David Bellamy is currently the President of the British Institute of Cleaning Science (BICSc) and is a strong supporter of the BICSc plan to educate young people to care for and protect the environment. The David Bellamy Awards Programme is a competition designed to encourage schools to be aware of, and act positively towards, environmental cleanliness. The 2010/2011 Awards are now accepting applicants and further information on this can be found on the BICSc website.
In his foreword to the 1989 book The Greenhouse Effect Bellamy wrote:
"The profligate demands of humankind are causing far reaching changes to the atmosphere of planet Earth, of this there is no doubt. Earth's temperature is showing an upward swing, the so-called greenhouse effect, now a subject of international concern. The greenhouse effect may melt the glaciers and ice caps of the world causing the sea to rise and flood many of our great cities and much of our best farmland."
Bellamy's later statements on global warming indicate that he subsequently changed his views completely. In 2004, he wrote an article in the Daily Mail in which he described the theory of man-made global warming as "poppycock". A letter he published on 16 April 2005 in New Scientist asserted that a large percentage (555 of 625) of the glaciers being observed by the World Glacier Monitoring Service were advancing, not retreating. George Monbiot of The Guardian tracked down Bellamy's original source for this information and found that it was Fred Singer's website. Singer claimed to have obtained these figures from a 1989 article in the journal Science, but no such article exists. Bellamy has since stated that his figures on glaciers were wrong, and announced in a letter to The Sunday Times in 2005 that he had "decided to draw back from the debate on global warming".
His opinions have changed the way in which some organisations view Bellamy. In 2005 a spokesperson for the charity Plantlife, of which Bellamy had been president for 15 years, stated that "it would be wrong to ask him to continue [as president]". The Royal Society of Wildlife Trusts stated in 2005 "We are not happy with his line on climate change", and Bellamy was succeeded as president of the Wildlife Trusts by Aubrey Manning in November 2005.

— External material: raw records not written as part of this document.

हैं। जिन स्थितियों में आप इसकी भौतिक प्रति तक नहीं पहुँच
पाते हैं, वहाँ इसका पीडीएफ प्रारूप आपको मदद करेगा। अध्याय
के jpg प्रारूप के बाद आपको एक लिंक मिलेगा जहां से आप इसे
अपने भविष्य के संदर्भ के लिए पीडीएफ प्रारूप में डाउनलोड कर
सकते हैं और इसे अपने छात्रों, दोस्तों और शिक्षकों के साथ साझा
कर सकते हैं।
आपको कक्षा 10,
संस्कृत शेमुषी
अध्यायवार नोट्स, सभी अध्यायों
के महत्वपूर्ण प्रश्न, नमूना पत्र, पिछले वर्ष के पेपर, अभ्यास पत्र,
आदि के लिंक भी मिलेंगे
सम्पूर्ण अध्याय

In October 2006 the New Zealand Herald reported that Bellamy had joined the New Zealand Climate Science Coalition, a group trying to refute what they believe are unfounded claims about man-made global warming In May 2007 Bellamy and Jack Barrett jointly authored a paper in the refereed Civil Engineering journal of the Institution of Civil Engineers entitled 'Climate stability: an inconvenient proof'. In this report they argue that the widely prophesied doubling of carbon dioxide levels from natural, pre-industrial levels was not only unlikely but would also amount to less than 1 degree C of global warming.
In June 2007, The New Zealand Centre for Policy Research (founded by Muriel Newman formerly an MP in the neo-liberal ACT Party) published an opinion piece by Bellamy stating amongst other things that "There are no facts linking the concentration of atmospheric carbon dioxide with imminent catastrophic global warming".
Bellamy complained in November 2008 that his dissent from global warming has resulted in rejection for his BBC TV programme ideas. However, The Guardian newspaper has pointed out that Bellamy stopped making television programmes in 1994, some ten years before his first public statement showed scepticism about climate change.